S&P raises Indonesia's rating, boosts sentiment

Tom Wright, Dow Jones, Jakarta

Foreign investor sentiment toward Indonesia got a further boost Monday from a decision by Standard & Poor's to upgrade the country's credit rating by one notch.

Although widely expected, the move nevertheless represents a vote of confidence in the government's bid to cut its public debt, and comes at a time when the country is looking to end its reliance on the International Monetary Fund and to tap the international debt market for the first time since the 1997-98 Asian crisis.

S&P moved Indonesia's foreign currency rating to B-minus with a stable outlook from CCC-plus. It cited the country's success in reducing public debt, which means Indonesia will be able to repay its borrowings coming due from next year rather than relying on the IMF and foreign creditors for rescheduling. The upgrade brings the rating into line with Moody's B3 grade.

The rupiah strengthened to a 32-month high of Rp 8,435 per U.S. dollar on the upgrade news.

S&P's move reflects a broader optimism toward Indonesia in recent weeks, which has helped push the rupiah and stocks higher.

The stock market is up 25 percent since mid-March.
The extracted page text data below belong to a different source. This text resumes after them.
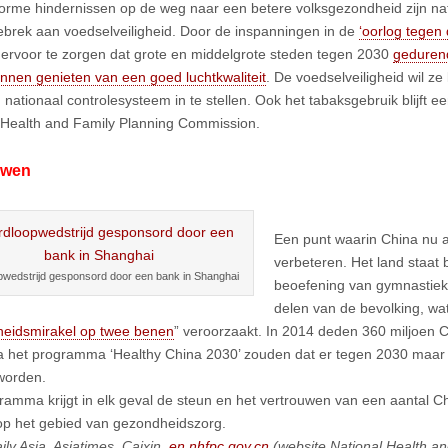
rme hindernissen op de weg naar een betere volksgezondheid zijn natuu
ebrek aan voedselveiligheid. Door de inspanningen in de
‘oorlog tegen 
 ervoor te zorgen dat grote en middelgrote steden tegen 2030
gedurend
unnen genieten van een goed luchtkwaliteit
. De voedselveiligheid wil 
 nationaal controlesysteem in te stellen. Ook het tabaksgebruik blijft 
 Health and Family Planning Commission.
uwen
Een punt waarin China nu al
verbeteren. Het land staat
pwedstrijd gesponsord door een bank in Shanghai
beoefening van gymnastiek 
delen van de bevolking, wa
eidsmirakel op twee benen
” veroorzaakt. In 2014 deden 360 miljoen 
ia het programma ‘Healthy China 2030’ zouden dat er tegen 2030 maar l
worden.
ramma krijgt in elk geval de steun en het vertrouwen van een aantal 
p het gebied van gezondheidszorg.
ily Asia, Asiatimes, Caixin,
en.nhfpc.gov.cn
(website National Health an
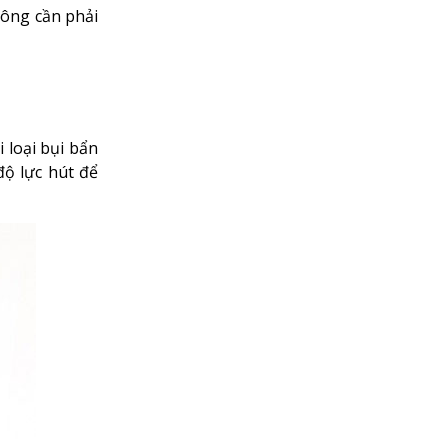
hông cần phải
 loại bụi bẩn
độ lực hút để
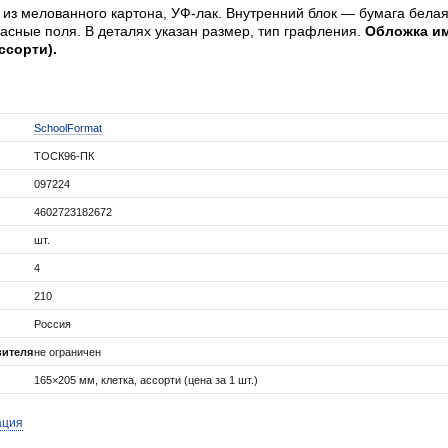
 из мелованного картона, УФ-лак. Внутренний блок — бумага бела
асные поля. В деталях указан размер, тип графления.
Обложка и
ссорти).
SchoolFormat
ТОСК96-ПК
097224
4602723182672
шт.
4
210
Россия
вителя
не ограничен
165×205 мм, клетка, ассорти (цена за 1 шт.)
ация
Still, risks remain that Indonesia's government will come under pressure during next year's presidential elections to reverse some of its expenditure curbing measures, which could hurt its ratings, S&P said. Huge corruption in the bureaucracy and legal system heightens these concerns.
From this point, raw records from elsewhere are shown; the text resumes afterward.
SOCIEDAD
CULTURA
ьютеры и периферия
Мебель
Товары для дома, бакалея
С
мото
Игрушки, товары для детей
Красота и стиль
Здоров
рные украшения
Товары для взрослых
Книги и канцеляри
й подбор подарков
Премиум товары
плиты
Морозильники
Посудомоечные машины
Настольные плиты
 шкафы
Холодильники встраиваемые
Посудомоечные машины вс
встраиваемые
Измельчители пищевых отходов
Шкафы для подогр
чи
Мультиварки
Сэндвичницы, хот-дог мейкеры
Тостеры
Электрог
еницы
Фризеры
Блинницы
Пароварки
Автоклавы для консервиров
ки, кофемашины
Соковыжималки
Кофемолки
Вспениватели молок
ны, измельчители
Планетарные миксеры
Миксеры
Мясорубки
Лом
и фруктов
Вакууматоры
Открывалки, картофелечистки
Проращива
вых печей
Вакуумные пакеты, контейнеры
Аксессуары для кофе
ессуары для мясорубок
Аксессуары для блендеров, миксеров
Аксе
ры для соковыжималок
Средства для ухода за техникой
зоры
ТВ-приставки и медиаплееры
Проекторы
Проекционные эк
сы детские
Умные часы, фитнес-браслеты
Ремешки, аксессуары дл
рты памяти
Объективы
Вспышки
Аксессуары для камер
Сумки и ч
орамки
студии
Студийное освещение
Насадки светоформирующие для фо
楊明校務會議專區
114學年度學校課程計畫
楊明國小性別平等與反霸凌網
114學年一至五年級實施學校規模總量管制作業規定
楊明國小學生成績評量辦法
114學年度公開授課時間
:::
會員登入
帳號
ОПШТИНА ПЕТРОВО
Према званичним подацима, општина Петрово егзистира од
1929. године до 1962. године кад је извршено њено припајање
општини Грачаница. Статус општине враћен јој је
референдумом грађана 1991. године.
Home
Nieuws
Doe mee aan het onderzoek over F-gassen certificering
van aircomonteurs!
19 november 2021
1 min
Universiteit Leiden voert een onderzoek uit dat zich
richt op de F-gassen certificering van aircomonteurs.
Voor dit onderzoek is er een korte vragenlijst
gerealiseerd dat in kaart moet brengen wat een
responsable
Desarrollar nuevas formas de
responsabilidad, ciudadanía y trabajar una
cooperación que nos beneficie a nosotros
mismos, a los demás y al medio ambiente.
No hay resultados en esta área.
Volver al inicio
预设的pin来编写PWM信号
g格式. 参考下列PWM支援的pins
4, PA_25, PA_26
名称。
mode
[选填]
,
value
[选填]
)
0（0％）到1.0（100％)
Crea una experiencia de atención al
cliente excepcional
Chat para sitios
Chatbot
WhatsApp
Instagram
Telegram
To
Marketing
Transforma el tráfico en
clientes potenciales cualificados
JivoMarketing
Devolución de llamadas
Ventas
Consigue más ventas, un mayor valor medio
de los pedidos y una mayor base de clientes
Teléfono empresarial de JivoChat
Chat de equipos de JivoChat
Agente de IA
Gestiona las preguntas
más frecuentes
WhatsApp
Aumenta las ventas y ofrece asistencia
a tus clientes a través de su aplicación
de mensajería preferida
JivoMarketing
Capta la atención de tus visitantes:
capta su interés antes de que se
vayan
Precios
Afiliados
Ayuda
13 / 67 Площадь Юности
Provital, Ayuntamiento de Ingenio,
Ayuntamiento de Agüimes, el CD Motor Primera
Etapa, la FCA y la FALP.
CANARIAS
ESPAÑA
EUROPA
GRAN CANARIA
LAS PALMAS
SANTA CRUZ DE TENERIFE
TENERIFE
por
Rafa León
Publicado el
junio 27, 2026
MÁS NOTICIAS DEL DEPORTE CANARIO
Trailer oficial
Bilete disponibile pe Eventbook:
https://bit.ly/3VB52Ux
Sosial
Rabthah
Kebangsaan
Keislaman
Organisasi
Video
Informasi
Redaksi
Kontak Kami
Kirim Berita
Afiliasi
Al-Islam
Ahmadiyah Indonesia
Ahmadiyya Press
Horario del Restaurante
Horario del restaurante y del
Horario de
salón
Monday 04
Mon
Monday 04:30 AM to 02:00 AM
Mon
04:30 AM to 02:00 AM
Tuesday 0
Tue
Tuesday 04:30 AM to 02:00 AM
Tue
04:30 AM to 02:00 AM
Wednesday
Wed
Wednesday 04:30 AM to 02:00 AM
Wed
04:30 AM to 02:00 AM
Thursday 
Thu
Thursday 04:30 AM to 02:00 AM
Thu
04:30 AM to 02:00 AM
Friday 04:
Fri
"The confidence which the government is enjoying is still relatively volatile," Takahira Ogawa, sovereign ratings head for S&P in Singapore, told Dow Jones Newswires. S&P is unlikely to raise its rating again in the next year, he added.

Nevertheless, political stability under President Megawati Soekarnoputri - who came to power in July 2001 - has allowed the government to push through economic reforms aimed at reducing debt. Total public borrowing is now about US$130 billion, below the annual gross domestic product for the first time since the 1997-98 regional crisis due to a number of fiscal belt-tightening measures, including cutting expensive government subsidies on fuel and utilities.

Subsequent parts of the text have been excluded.